UPDATE: A better version of the above SQL would be this:
INSERT INTO link (id, idPage, url, linkText, visited, broken)
SELECT nextval('idLinkSqc'), ?, ?, ?, ?, ?
FROM (
SELECT 1
WHERE NOT EXISTS (SELECT 1 FROM link WHERE url = ?)
) AS postgres_needs_this_alias
The end result should be the same but this version doesn't need the LIMIT 1
hack. The idea behind this is to use the inner SELECT to produce one row if url
is not present (hence the extra nested NOT EXISTS business) and no rows if url
is present; then, we use the number of rows from the inner SELECT as a counter for how many rows should be inserted in link
. An EXISTS
check on an indexed column should be quite fast as well.
Disclaimer: I know almost nothing about Java/JDBC.
Two "solutions":
- don't group all insert in one transaction, execute them separately
- take a look at
SAVEPOINT
s
Do this :
INSERT INTO table (column list)
SELECT v.* FROM (VALUES (....), (....), (....)) v
LEFT JOIN table t ON t.t_unique_column=v.column1 -- choose the matching column
WHERE t.t_unique_column IS NULL
RETURNING *
This will allow you to insert a bulk of rows without exception checking for each row, and the RETURNING clause gives you back what was inserted, sequence generated PKs, etc.

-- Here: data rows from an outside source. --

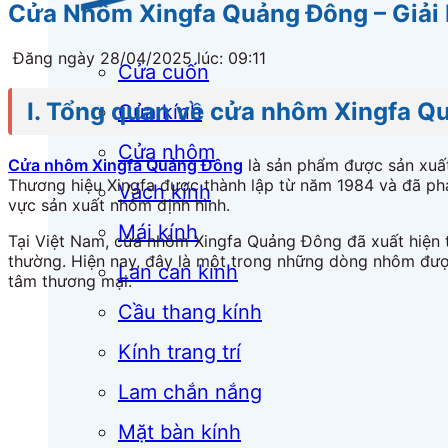
Cửa Nhôm Xingfa Quảng Đông – Giải 
Đăng ngày 28/04/2025 lúc: 09:11
Cửa cuốn
I. Tổng quan về cửa nhôm Xingfa 
Cửa kính
Cửa nhôm
Cửa nhôm Xingfa Quảng Đông
là sản phẩm được sản xuất
Thương hiệu Xingfa được thành lập từ năm 1984 và đã phá
Vách kính
vực sản xuất nhôm định hình.
Mái kính
Tại Việt Nam, cửa nhôm Xingfa Quảng Đông đã xuất hiện 
thường. Hiện nay, đây là một trong những dòng nhôm được
Lan can kính
tâm thương mại.
Cầu thang kính
Kính trang trí
Lam chắn nắng
Mặt bàn kính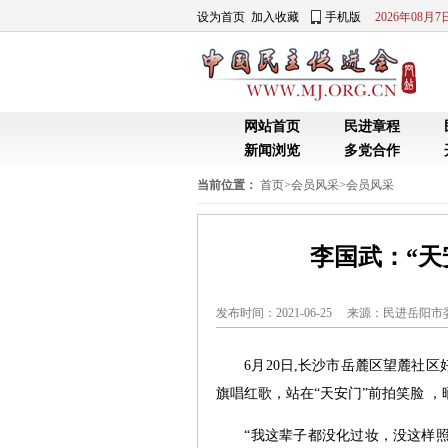
设为首页
加入收藏
手机版
2026年08月
网站首页
民进章程
新闻浏览
多党合作
当前位置：
首页
>
会员风采
>
会员风采
李国武：“天
发布时间：2021-06-25 来源：
民进岳阳市
6月20日,长沙市岳麓区望麓社区
旗唱红歌，站在“天安门”前拍笑脸 
“我这辈子都没化过妆，没这样照过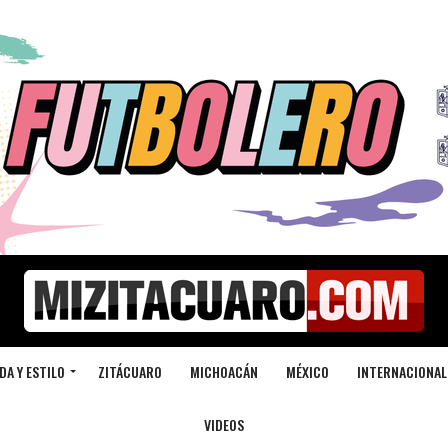
DA Y ESTILO
ZITÁCUARO
MICHOACÁN
MÉXICO
INTERNACIONAL
VIDEOS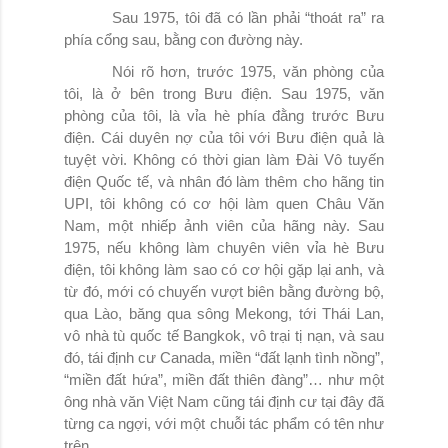
Sau 1975, tôi đã có lần phải “thoát ra” ra
phía cổng sau, bằng con đường này.
Nói rõ hơn, trước 1975, văn phòng của
tôi, là ở bên trong Bưu điện. Sau 1975, văn
phòng của tôi, là vỉa hè phía đằng trước Bưu
điện. Cái duyên nợ của tôi với Bưu điện quả là
tuyệt vời. Không có thời gian làm Đài Vô tuyến
điện Quốc tế, và nhân đó làm thêm cho hãng tin
UPI, tôi không có cơ hội làm quen Châu Văn
Nam, một nhiếp ảnh viên của hãng này. Sau
1975, nếu không làm chuyên viên vỉa hè Bưu
điện, tôi không làm sao có cơ hội gặp lại anh, và
từ đó, mới có chuyến vượt biên bằng đường bộ,
qua Lào, băng qua sông Mekong, tới Thái Lan,
vô nhà tù quốc tế Bangkok, vô trại tị nạn, và sau
đó, tái định cư Canada, miền “đất lạnh tình nồng”,
“miền đất hứa”, miền đất thiên đàng”… như một
ông nhà văn Việt Nam cũng tái định cư tại đây đã
từng ca ngợi, với một chuỗi tác phẩm có tên như
trên.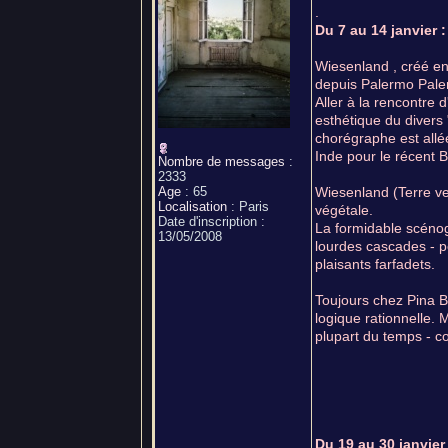
.
Du 7 au 14 janvier 
Wiesenland , créé en
depuis Palermo Pale
Aller à la rencontre 
esthétique du divers 
chorégraphe est allé
Inde pour le récent 
Nombre de messages
:
2333
Age
:
65
Wiesenland (Terre ve
Localisation
:
Paris
végétale.
Date d'inscription :
La formidable scénog
13/05/2008
lourdes cascades - p
plaisants farfadets.
Toujours chez Pina Ba
logique rationnelle.
plupart du temps - con
Du 19 au 30 janvie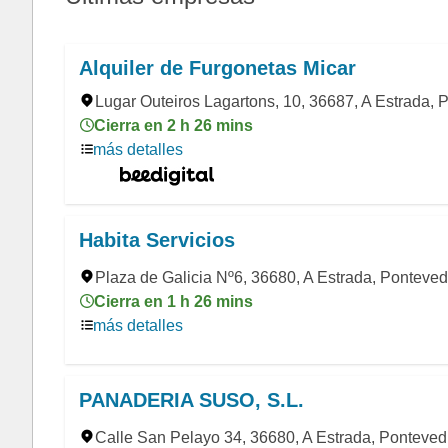
Alquiler de Furgonetas Micar
Lugar Outeiros Lagartons, 10, 36687, A Estrada, 
Cierra en 2 h 26 mins
más detalles
Habita Servicios
Plaza de Galicia Nº6, 36680, A Estrada, Ponteved
Cierra en 1 h 26 mins
más detalles
PANADERIA SUSO, S.L.
Calle San Pelayo 34, 36680, A Estrada, Ponteved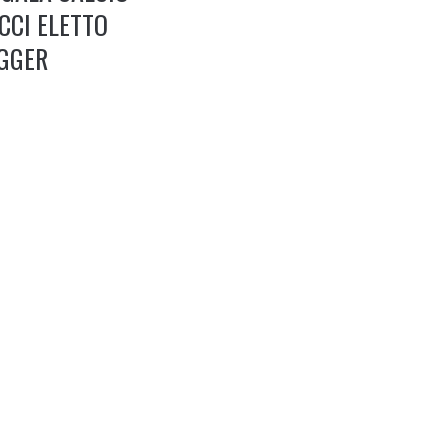
CCI ELETTO
GGER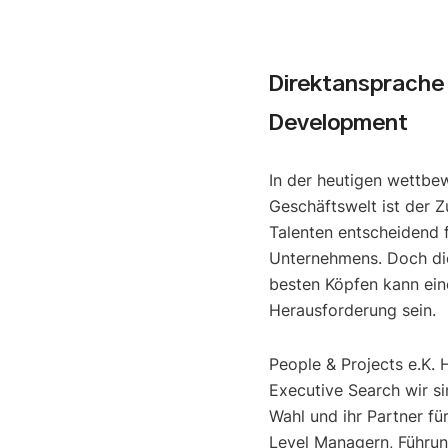
Direktansprache
Development
In der heutigen wettbe
Geschäftswelt ist der Z
Talenten entscheidend f
Unternehmens. Doch di
besten Köpfen kann ein
Herausforderung sein.
People & Projects e.K. 
Executive Search wir si
Wahl und ihr Partner fü
Level Managern, Führun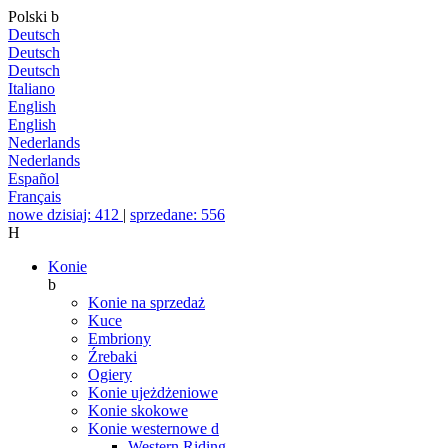
Polski
b
Deutsch
Deutsch
Deutsch
Italiano
English
English
Nederlands
Nederlands
Español
Français
nowe dzisiaj: 412
|
sprzedane: 556
H
Konie
b
Konie na sprzedaż
Kuce
Embriony
Źrebaki
Ogiery
Konie ujeżdżeniowe
Konie skokowe
Konie westernowe
d
Western Riding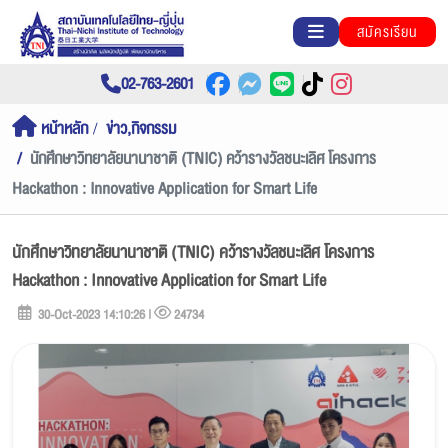
สมัครเรียน
02-763-2601
หน้าหลัก
ข่าว,กิจกรรม
นักศึกษาวิทยาลัยนานาชาติ (TNIC) คว้ารางวัลชนะเลิศ โครงการ
Hackathon : Innovative Application for Smart Life
นักศึกษาวิทยาลัยนานาชาติ (TNIC) คว้ารางวัลชนะเลิศ โครงการ
Hackathon : Innovative Application for Smart Life
30-Oct-2023 14:10:26 |
24734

It is the fastest solution (besides COPY).
Have you tried moving the commit outside of the try block (maybe to a finnaly block)? And maybe it has something to do with returning false (have you tried to see it the code isn't checking for this boolean at a later time and doing some kind of rollback if it's false?)
The problem shouldn't be how to handle exceptions but rather how to prevent exceptions. This link should give you information how to gracefully ignore inserts that would fail because of duplicate keys.